> [AIM OF THE TASK]: Starting at the line that contains "Product offering and", repeat each line exactly until the records end, keeping both the first and the last.

[Saved data entries]

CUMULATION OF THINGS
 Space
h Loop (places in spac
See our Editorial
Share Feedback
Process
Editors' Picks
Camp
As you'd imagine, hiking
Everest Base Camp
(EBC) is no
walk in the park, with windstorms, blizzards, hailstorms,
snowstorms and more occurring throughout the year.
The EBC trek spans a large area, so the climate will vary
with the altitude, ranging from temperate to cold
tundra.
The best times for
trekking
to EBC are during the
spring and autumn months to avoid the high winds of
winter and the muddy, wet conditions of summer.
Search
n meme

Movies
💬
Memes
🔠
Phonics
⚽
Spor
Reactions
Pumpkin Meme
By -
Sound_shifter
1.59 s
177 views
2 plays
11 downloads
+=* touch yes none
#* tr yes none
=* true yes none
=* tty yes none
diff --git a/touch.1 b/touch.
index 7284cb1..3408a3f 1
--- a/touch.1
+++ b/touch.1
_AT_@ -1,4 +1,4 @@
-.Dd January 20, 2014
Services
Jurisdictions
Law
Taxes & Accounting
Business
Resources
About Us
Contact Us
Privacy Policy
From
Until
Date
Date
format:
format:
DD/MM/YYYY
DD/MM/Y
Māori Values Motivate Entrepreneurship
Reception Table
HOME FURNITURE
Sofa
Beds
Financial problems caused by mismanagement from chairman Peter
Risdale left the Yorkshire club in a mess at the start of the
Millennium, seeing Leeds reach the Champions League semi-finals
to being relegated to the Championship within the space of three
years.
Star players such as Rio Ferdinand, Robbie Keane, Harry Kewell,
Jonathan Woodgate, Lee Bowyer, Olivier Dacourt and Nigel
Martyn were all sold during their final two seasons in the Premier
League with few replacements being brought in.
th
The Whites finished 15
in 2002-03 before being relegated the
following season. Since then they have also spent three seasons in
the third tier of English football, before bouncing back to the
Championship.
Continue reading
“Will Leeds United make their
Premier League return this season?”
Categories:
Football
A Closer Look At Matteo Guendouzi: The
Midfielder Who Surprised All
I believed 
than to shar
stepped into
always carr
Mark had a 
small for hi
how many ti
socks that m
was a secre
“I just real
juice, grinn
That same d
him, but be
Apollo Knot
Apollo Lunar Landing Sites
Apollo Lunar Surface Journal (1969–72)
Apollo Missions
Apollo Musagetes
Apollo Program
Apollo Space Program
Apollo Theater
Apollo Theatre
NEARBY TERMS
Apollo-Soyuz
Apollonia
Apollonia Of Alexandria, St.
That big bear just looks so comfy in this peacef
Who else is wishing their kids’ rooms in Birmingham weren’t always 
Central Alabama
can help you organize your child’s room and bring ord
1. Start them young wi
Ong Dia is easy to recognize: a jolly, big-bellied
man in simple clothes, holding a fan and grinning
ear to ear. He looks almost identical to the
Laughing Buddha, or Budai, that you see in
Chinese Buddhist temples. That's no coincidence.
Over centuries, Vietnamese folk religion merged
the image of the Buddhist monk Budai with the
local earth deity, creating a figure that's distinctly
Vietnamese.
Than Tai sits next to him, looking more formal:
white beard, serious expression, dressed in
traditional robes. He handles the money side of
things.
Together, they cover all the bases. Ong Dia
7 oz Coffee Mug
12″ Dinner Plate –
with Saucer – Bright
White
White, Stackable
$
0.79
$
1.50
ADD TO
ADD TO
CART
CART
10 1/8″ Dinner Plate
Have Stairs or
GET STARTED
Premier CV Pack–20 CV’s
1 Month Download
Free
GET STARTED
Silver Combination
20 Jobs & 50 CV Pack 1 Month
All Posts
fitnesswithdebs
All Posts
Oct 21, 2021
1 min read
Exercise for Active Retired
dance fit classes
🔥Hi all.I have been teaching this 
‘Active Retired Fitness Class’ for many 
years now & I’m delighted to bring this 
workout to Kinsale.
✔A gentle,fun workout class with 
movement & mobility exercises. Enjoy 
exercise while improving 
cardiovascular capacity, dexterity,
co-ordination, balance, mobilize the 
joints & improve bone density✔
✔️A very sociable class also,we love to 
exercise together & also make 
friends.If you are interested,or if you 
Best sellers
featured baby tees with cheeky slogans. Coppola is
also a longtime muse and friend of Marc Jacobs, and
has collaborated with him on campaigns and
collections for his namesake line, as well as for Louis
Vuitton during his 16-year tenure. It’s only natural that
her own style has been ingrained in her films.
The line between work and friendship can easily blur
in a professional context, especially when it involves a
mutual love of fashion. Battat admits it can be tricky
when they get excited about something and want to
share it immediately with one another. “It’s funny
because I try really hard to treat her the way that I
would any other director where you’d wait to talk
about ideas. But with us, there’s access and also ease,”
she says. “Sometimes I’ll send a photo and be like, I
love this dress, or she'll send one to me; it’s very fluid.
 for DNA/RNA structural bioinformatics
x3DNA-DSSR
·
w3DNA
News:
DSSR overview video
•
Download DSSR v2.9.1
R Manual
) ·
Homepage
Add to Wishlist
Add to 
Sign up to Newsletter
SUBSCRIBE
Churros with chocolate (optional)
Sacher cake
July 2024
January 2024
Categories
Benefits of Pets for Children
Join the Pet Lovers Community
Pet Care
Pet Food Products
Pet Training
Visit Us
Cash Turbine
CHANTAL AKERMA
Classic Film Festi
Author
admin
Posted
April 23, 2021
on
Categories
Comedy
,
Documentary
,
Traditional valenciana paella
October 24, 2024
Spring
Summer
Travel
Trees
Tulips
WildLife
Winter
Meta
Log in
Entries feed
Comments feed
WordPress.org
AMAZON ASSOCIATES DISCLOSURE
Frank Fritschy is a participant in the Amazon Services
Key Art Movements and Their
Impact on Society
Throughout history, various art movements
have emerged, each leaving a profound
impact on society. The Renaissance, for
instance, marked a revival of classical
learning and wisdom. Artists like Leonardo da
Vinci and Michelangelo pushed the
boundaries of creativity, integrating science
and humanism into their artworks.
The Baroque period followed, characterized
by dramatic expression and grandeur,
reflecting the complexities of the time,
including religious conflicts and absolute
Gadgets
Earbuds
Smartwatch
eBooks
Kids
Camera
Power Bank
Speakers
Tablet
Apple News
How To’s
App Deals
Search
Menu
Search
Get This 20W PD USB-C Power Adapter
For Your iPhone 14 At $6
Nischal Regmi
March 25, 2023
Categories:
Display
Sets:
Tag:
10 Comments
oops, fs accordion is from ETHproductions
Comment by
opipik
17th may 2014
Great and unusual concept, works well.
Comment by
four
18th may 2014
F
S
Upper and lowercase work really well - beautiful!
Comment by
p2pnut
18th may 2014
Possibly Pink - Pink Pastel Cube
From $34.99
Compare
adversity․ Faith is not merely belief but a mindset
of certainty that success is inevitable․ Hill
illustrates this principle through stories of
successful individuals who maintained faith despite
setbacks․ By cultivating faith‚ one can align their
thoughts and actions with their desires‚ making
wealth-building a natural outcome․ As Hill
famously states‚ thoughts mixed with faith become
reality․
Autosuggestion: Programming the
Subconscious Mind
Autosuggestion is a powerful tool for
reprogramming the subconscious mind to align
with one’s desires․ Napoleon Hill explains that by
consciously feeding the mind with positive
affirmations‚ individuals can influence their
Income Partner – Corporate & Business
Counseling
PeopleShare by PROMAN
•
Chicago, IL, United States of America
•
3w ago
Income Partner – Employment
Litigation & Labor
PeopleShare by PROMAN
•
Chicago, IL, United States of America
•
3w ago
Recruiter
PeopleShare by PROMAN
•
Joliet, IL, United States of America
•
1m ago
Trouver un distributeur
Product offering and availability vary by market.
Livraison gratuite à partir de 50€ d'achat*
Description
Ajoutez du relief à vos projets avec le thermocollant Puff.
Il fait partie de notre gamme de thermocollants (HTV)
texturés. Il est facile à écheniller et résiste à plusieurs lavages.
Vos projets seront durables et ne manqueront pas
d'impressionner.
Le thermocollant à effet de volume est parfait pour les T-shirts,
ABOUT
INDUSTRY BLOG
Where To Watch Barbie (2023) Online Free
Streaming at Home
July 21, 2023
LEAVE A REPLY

> [SOLVED EXERCISE]:
Product offering and availability vary by market.
Livraison gratuite à partir de 50€ d'achat*
Description
Ajoutez du relief à vos projets avec le thermocollant Puff.
Il fait partie de notre gamme de thermocollants (HTV)
texturés. Il est facile à écheniller et résiste à plusieurs lavages.
Vos projets seront durables et ne manqueront pas
d'impressionner.
Le thermocollant à effet de volume est parfait pour les T-shirts,
ABOUT
INDUSTRY BLOG
Where To Watch Barbie (2023) Online Free
Streaming at Home
July 21, 2023
LEAVE A REPLY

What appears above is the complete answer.